PROBLEM
Repeat what the lines below say, word for word, and skip every image.

ENTRIES SHOWN
□ □ □ □
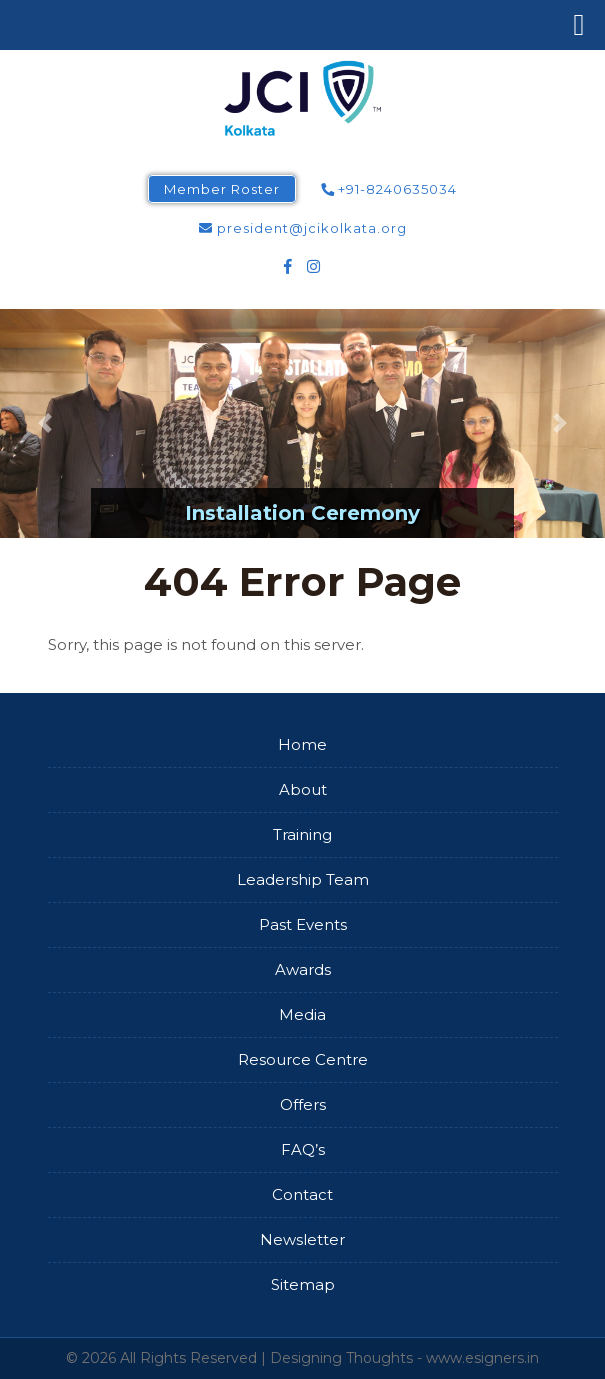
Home (302, 744)
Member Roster (222, 189)
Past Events (303, 924)
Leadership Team (303, 879)
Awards (303, 969)
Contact (302, 1194)
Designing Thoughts (341, 1358)
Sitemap (303, 1284)
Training (302, 834)
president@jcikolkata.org (303, 228)
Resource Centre (303, 1059)
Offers (303, 1104)
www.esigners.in (482, 1358)
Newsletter (302, 1239)
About (303, 789)
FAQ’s (303, 1149)
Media (302, 1014)
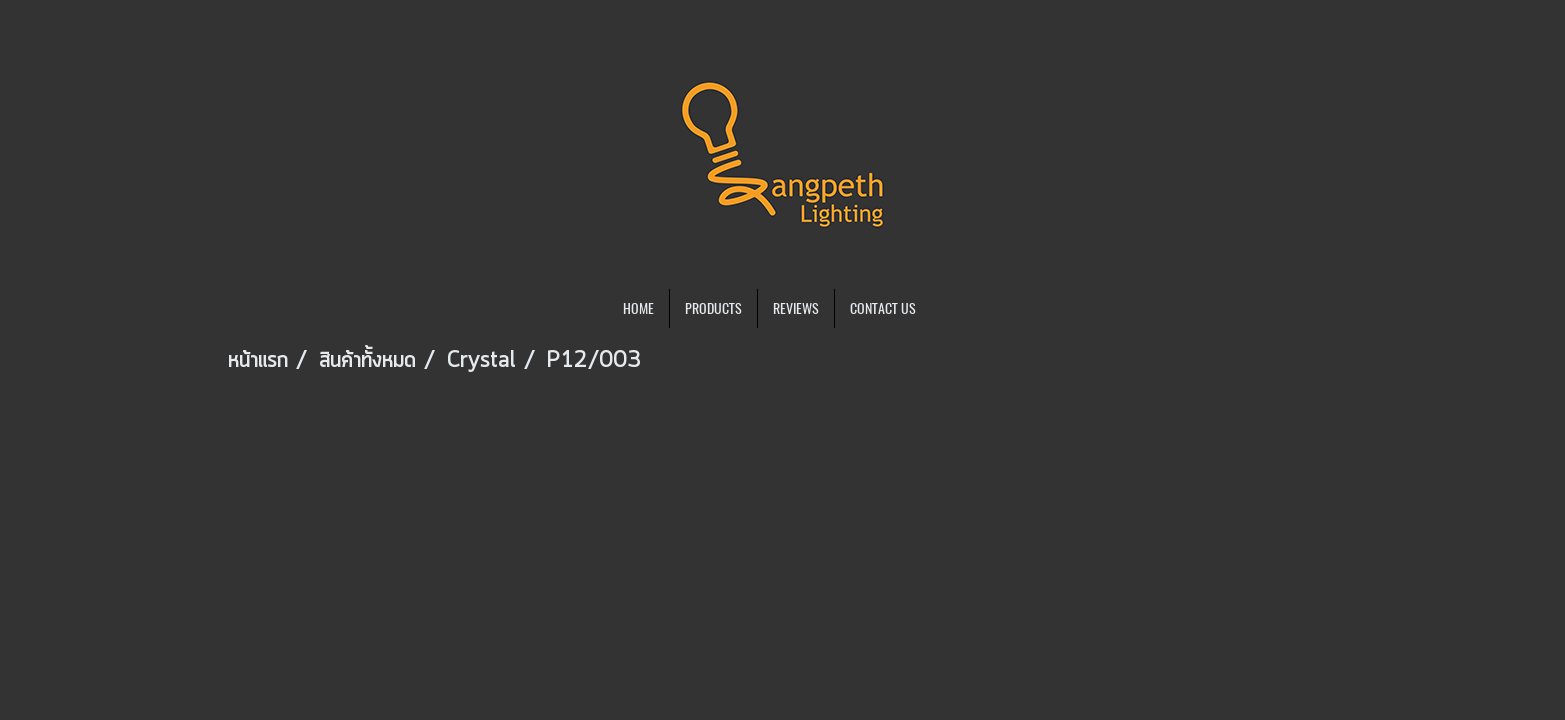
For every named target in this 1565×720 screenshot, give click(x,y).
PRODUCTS (713, 308)
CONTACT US (883, 308)
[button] (949, 309)
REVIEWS (796, 308)
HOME (638, 308)
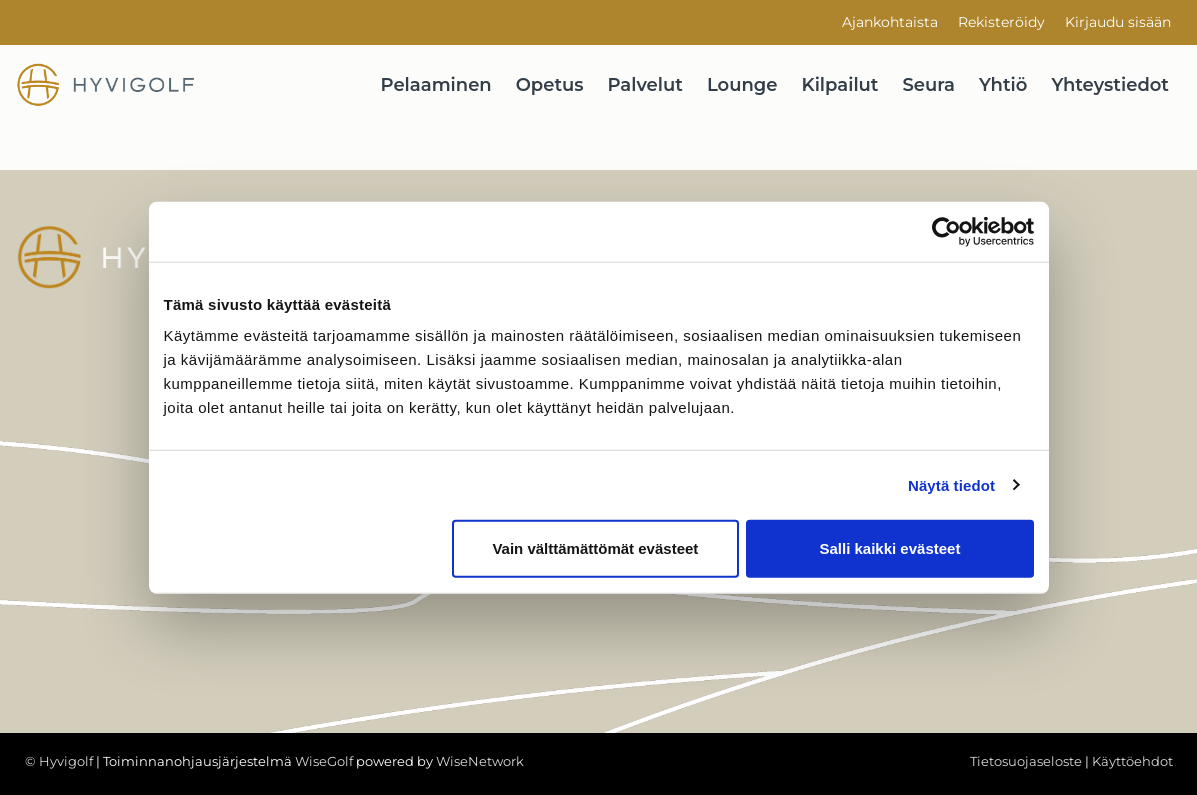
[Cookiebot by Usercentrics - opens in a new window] (946, 231)
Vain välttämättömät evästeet (595, 548)
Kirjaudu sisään (1118, 22)
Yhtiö (1003, 85)
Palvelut (645, 85)
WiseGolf (324, 761)
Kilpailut (840, 85)
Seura (929, 85)
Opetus (550, 85)
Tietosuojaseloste (1026, 761)
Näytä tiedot (951, 484)
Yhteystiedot (1110, 85)
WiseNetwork (480, 761)
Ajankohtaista (890, 22)
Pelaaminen (436, 85)
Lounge (742, 85)
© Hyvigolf (59, 761)
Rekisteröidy (1001, 22)
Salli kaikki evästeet (889, 548)
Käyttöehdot (1132, 761)
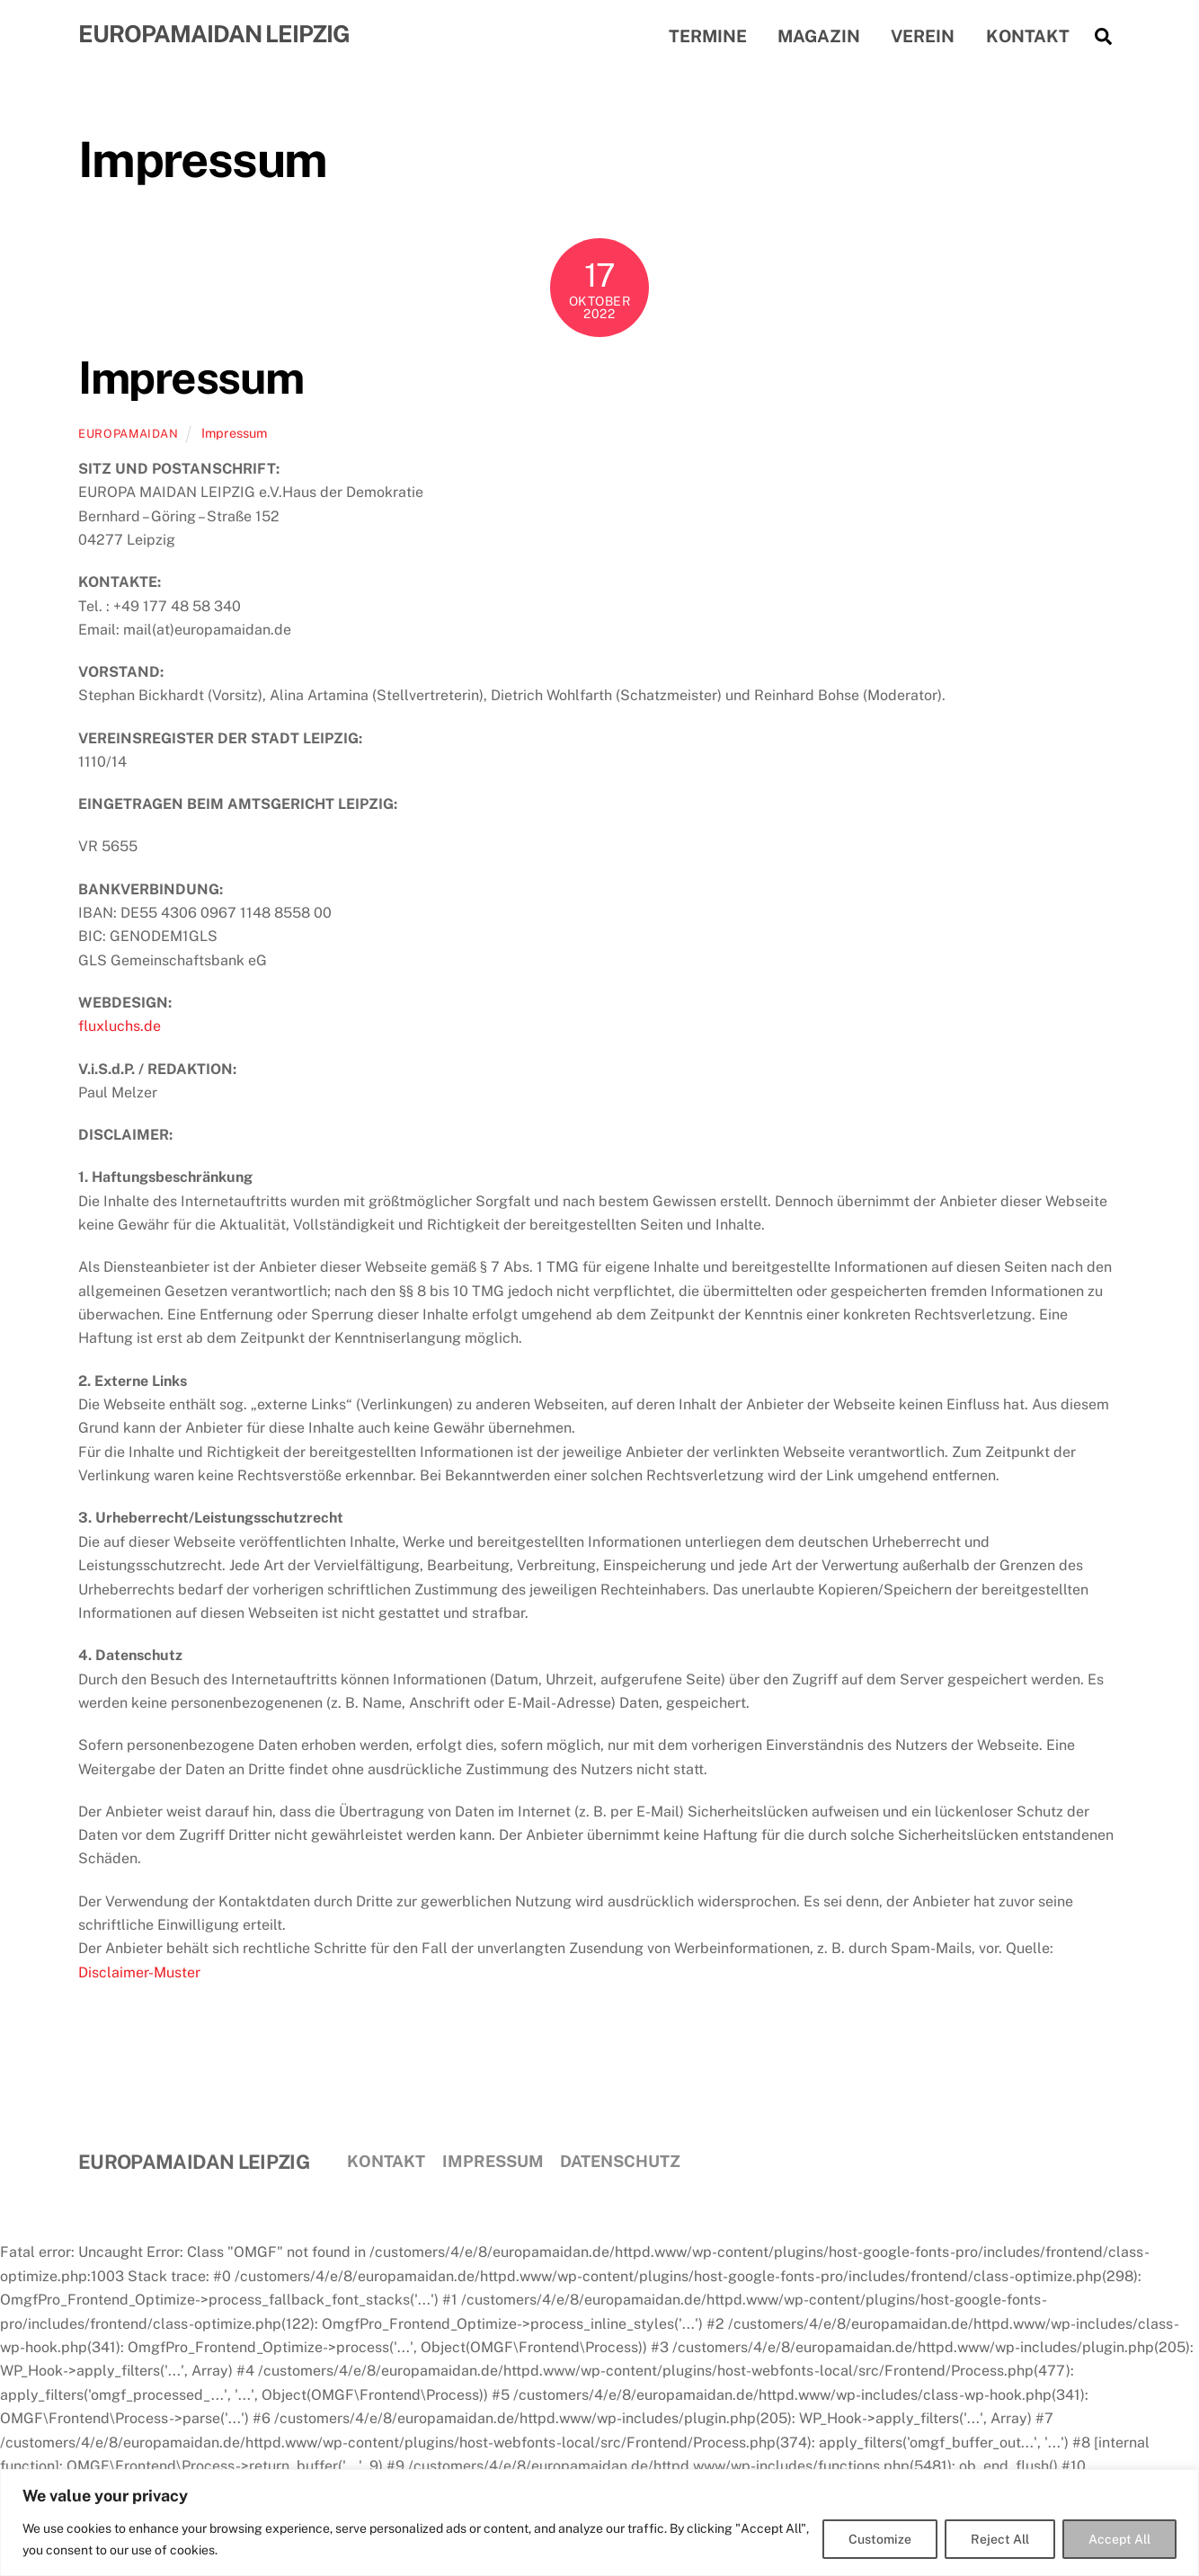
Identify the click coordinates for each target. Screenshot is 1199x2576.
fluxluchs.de (119, 1028)
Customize (879, 2539)
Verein (923, 37)
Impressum (191, 380)
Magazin (818, 37)
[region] (599, 2522)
□ □ □ □
REPLY TO THE EXERCISE
Home (302, 744)
Member Roster (222, 189)
Past Events (303, 924)
Leadership Team (303, 879)
Awards (303, 969)
Contact (302, 1194)
Designing Thoughts (341, 1358)
Sitemap (303, 1284)
Training (302, 834)
president@jcikolkata.org (303, 228)
Resource Centre (303, 1059)
Offers (303, 1104)
www.esigners.in (482, 1358)
Newsletter (302, 1239)
About (303, 789)
FAQ’s (303, 1149)
Media (302, 1014)
For every named target in this 1565×720 screenshot, give click(x,y).
PRODUCTS (713, 308)
CONTACT US (883, 308)
[button] (949, 309)
REVIEWS (796, 308)
HOME (638, 308)
[Cookiebot by Usercentrics - opens in a new window] (946, 231)
Vain välttämättömät evästeet (595, 548)
Kirjaudu sisään (1118, 22)
Yhtiö (1003, 85)
Palvelut (645, 85)
WiseGolf (324, 761)
Kilpailut (840, 85)
Seura (929, 85)
Opetus (550, 85)
Tietosuojaseloste (1026, 761)
Näytä tiedot (951, 484)
Yhteystiedot (1110, 85)
WiseNetwork (480, 761)
Ajankohtaista (890, 22)
Pelaaminen (436, 85)
Lounge (742, 85)
© Hyvigolf (59, 761)
Rekisteröidy (1001, 22)
Salli kaikki evästeet (889, 548)
Käyttöehdot (1132, 761)
Identify the click coordinates for each target. Screenshot is 1199x2576.
fluxluchs.de (119, 1028)
Customize (879, 2539)
Verein (923, 37)
Impressum (191, 380)
Magazin (818, 37)
[region] (599, 2522)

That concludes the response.